I don't know the science on the back of my head but plants like the red and blue spectrum the most for their growth. The green not so much as i believe it reflects off them but they still use it and it brings out the green in them. 

Do you have co2? What type of plants are you planning on planting? I'm not familiar with the lighting you have so I can't comment much on it.


----------



## khiyasu

Sorry just saw your post again. Co2 on top of lighting is very important for growth. flow would be important too. The challenge is finding the right balance between light and co2. With dhg you will need at least medium light so looking at everything you have with exception of the light which I don't know anything about, it would look like you should be good to get the dhg growing. 

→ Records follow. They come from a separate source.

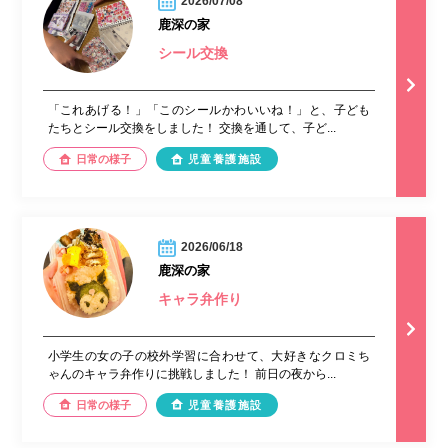
2026/07/08
鹿深の家
シール交換
「これあげる！」「このシールかわいいね！」と、子ども
たちとシール交換をしました！ 交換を通して、子ど...
日常の様子
児童養護施設
2026/06/18
鹿深の家
キャラ弁作り
小学生の女の子の校外学習に合わせて、大好きなクロミち
ゃんのキャラ弁作りに挑戦しました！ 前日の夜から...
日常の様子
児童養護施設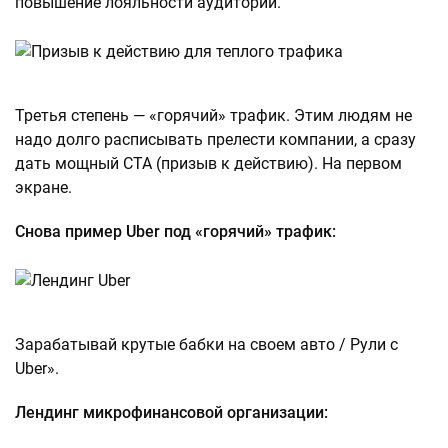
повышение лояльности аудитории.
Третья степень — «горячий» трафик. Этим людям не
надо долго расписывать прелести компании, а сразу
дать мощный CTA (призыв к действию). На первом
экране.
Снова пример Uber под «горячий» трафик:
Зарабатывай крутые бабки на своем авто / Рули с
Uber».
Лендинг микрофинансовой организации:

However, just be careful to find the right balance of light and co2 for the tank. Too much light and not enough co2 will cause algae problems. Too much co2 and not enough light will suffocate the fish. If you don't have a bubble counter, may be good to invest in one and also a drop checker to check for co2 amounts in the water


----------



## FS4L

Thanks for the help
Ps my light is used for coral reef tanks so I'm pretty sure it's enough


----------



## khiyasu

FS4L said:


> Thanks for the help
> Ps my light is used for coral reef tanks so I'm pretty sure it's enough


I just briefly look at the light you have and it seems that it has a very strong PAR value. However, the light spectrum for corals and freshwater plants are very different. The light has very high blue intensity but weak for reds, which are important for plant growth. However, it may work - never tried saltwater lighting for freshwater plants so don't know if it would work but the PAR values do seem to be there.


----------



## FS4L

khiyasu said:


> I just briefly look at the light you have and it seems that it has a very strong PAR value. However, the light spectrum for corals and freshwater plants are very different. The light has very high blue intensity but weak for reds, which are important for plant growth. However, it may work - never tried saltwater lighting for freshwater plants so don't know if it would work but the PAR values do seem to be there.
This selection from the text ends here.